# The records
%%
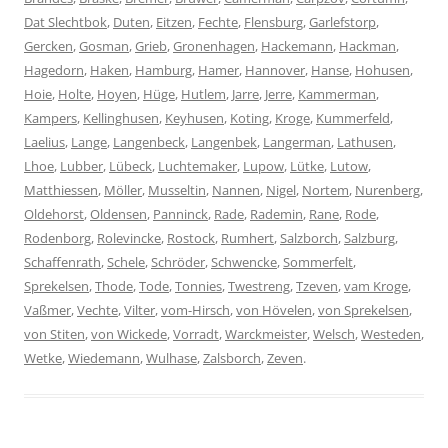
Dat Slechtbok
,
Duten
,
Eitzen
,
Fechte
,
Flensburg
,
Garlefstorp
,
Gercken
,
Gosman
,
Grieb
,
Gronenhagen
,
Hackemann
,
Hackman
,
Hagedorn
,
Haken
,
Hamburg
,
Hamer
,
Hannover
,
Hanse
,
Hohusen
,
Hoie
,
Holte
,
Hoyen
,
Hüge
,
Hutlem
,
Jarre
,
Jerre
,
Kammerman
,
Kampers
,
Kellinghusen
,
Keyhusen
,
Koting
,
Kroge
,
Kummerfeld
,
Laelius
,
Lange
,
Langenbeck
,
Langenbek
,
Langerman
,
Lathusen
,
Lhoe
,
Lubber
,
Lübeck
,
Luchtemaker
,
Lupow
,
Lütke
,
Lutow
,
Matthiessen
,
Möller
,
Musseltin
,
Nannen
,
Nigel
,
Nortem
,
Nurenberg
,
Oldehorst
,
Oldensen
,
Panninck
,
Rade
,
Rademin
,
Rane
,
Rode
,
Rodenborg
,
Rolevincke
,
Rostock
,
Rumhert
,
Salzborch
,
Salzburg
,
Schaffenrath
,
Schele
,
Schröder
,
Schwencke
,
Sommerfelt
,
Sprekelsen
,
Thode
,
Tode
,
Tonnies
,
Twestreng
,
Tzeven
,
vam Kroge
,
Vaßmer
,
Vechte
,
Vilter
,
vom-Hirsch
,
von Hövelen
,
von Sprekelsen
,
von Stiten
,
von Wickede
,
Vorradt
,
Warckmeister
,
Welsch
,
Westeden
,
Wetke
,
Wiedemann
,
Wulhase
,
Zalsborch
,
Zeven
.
%%
%%
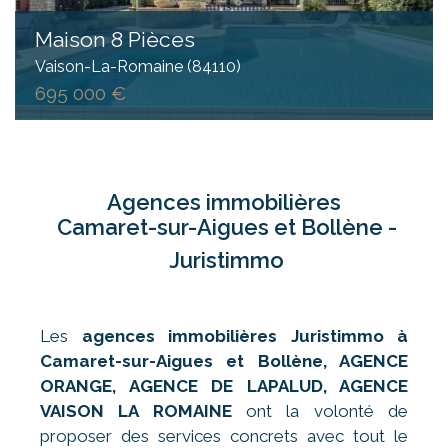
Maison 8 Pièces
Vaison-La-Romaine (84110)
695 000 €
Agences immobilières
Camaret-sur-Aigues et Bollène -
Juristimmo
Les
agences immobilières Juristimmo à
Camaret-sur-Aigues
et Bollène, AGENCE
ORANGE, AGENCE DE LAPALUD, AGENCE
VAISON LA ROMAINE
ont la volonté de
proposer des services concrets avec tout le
%%
%%
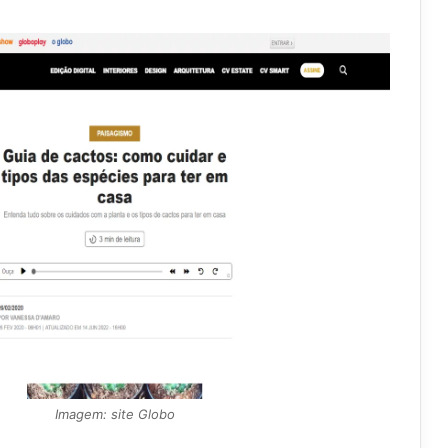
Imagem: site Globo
%%
# To do
Retype only the stretch of lines above starting at the one with "ont la volonté de" and stopping at the one with "proposer des services concrets avec tout le", exactly as written, with both kept.

# Reply
ont la volonté de
proposer des services concrets avec tout le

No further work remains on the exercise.